BEGIN Given data

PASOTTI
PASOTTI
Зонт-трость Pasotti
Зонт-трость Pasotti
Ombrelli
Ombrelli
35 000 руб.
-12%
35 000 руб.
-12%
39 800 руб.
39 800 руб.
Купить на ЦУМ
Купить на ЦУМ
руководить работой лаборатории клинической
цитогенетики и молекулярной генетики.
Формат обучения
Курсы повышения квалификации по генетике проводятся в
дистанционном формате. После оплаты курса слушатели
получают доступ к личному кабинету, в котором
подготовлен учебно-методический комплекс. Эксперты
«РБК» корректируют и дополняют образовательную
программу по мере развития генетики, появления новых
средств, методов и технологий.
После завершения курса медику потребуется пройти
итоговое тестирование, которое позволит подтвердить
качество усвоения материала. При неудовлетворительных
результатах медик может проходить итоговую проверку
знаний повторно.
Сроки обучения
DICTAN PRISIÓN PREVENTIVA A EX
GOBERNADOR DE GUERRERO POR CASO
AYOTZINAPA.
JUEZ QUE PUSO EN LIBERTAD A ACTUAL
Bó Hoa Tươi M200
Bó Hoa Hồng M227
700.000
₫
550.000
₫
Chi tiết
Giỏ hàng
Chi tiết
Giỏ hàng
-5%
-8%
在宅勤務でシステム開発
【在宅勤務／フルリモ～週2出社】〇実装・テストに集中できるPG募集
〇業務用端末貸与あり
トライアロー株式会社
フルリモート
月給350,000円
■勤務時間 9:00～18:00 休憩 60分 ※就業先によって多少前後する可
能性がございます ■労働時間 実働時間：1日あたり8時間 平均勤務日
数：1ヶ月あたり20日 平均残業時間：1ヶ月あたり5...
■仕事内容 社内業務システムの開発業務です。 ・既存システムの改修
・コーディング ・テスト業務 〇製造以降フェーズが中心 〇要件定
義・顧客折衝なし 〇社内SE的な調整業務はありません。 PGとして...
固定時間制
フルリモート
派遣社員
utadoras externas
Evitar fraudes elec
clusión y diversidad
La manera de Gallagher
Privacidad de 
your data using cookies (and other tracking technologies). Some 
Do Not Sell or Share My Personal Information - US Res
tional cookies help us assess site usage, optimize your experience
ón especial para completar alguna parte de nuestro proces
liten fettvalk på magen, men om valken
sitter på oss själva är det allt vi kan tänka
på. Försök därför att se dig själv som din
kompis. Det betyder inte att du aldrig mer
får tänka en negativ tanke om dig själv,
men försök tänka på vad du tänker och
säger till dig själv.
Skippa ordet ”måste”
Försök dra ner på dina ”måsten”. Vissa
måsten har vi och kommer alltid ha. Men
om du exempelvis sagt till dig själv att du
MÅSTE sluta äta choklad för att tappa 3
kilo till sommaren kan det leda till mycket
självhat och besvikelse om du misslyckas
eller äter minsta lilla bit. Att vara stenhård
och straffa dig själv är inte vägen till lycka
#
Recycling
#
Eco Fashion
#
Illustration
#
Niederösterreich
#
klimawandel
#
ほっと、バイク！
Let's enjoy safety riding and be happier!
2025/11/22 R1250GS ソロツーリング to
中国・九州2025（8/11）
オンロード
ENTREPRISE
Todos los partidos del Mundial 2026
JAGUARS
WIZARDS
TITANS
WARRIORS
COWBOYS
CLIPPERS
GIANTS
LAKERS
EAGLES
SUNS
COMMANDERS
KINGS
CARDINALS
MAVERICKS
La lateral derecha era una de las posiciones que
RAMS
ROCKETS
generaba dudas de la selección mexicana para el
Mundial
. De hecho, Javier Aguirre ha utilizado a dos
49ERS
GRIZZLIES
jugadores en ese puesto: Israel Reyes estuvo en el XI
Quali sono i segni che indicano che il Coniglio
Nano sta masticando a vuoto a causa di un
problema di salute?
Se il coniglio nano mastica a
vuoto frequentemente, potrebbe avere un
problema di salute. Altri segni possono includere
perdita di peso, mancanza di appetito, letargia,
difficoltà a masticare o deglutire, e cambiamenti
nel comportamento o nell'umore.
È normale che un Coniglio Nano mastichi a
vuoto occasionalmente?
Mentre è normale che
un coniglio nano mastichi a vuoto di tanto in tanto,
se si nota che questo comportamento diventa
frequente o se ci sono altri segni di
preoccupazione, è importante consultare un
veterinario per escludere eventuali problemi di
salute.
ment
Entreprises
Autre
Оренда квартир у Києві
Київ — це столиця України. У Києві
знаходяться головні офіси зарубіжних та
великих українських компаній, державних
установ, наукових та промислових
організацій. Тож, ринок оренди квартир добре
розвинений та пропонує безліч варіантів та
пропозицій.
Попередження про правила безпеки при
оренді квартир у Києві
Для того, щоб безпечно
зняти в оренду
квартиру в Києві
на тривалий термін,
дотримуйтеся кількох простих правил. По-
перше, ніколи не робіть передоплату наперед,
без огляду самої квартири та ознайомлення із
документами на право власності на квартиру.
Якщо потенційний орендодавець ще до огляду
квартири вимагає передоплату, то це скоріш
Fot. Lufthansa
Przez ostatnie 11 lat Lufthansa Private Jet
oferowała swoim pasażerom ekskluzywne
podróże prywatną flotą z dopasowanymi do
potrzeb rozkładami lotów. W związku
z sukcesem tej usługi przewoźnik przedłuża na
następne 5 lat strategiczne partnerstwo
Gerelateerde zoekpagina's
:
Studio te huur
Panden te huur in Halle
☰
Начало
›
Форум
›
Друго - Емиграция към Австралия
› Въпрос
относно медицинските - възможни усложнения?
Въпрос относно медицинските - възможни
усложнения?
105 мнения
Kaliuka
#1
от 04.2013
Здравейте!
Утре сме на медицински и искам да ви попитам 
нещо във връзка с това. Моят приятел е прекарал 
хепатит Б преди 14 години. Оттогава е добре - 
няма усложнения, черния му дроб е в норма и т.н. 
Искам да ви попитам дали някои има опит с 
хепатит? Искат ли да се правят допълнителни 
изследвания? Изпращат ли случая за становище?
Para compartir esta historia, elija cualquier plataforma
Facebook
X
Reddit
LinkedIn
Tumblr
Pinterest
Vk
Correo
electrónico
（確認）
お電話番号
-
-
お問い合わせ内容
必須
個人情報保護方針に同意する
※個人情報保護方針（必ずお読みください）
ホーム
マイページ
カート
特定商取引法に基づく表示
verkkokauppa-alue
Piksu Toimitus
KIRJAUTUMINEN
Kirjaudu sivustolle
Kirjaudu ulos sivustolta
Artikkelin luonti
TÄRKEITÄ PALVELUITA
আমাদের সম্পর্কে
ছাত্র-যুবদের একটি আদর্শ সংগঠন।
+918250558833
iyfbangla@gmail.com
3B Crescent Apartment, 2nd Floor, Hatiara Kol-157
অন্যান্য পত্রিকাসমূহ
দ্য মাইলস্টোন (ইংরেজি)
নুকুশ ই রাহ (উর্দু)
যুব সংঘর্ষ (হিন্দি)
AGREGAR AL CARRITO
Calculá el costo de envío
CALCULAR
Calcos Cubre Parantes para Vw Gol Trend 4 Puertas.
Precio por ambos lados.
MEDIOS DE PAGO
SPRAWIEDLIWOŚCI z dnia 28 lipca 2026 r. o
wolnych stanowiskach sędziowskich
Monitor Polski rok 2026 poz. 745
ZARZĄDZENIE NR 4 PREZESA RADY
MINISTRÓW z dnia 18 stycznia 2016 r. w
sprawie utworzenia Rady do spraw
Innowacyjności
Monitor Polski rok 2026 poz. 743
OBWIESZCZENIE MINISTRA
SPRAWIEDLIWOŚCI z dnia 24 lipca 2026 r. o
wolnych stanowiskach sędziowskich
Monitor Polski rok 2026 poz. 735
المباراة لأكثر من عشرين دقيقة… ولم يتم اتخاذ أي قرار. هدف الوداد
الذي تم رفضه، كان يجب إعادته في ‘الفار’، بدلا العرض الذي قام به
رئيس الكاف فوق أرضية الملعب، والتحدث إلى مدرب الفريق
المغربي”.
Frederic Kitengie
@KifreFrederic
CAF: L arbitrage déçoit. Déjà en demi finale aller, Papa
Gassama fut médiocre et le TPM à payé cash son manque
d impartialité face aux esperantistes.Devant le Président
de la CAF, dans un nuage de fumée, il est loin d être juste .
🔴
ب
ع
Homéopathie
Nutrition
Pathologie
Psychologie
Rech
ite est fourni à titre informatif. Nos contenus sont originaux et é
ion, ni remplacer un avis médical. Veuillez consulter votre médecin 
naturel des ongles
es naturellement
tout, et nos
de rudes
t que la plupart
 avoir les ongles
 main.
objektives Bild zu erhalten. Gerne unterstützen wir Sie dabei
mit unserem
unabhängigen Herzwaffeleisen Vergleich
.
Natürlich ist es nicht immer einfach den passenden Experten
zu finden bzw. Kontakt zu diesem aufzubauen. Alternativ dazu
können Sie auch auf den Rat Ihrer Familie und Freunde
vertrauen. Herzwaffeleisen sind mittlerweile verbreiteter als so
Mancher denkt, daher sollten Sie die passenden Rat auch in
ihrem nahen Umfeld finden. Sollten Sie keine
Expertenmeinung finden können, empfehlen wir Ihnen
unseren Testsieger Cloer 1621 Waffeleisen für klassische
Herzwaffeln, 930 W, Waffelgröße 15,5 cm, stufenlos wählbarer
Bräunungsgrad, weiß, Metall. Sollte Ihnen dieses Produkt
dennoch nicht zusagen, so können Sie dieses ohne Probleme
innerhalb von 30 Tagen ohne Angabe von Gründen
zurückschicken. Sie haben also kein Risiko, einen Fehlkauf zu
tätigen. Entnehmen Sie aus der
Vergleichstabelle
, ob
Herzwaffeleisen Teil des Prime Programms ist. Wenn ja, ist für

END Given data

Exercise goal: Nothing but an exact copy of the lines from the start of the entries through the line containing "итоговое тестирование, которое" belongs in the response.

Result of the task:
PASOTTI
PASOTTI
Зонт-трость Pasotti
Зонт-трость Pasotti
Ombrelli
Ombrelli
35 000 руб.
-12%
35 000 руб.
-12%
39 800 руб.
39 800 руб.
Купить на ЦУМ
Купить на ЦУМ
руководить работой лаборатории клинической
цитогенетики и молекулярной генетики.
Формат обучения
Курсы повышения квалификации по генетике проводятся в
дистанционном формате. После оплаты курса слушатели
получают доступ к личному кабинету, в котором
подготовлен учебно-методический комплекс. Эксперты
«РБК» корректируют и дополняют образовательную
программу по мере развития генетики, появления новых
средств, методов и технологий.
После завершения курса медику потребуется пройти
итоговое тестирование, которое позволит подтвердить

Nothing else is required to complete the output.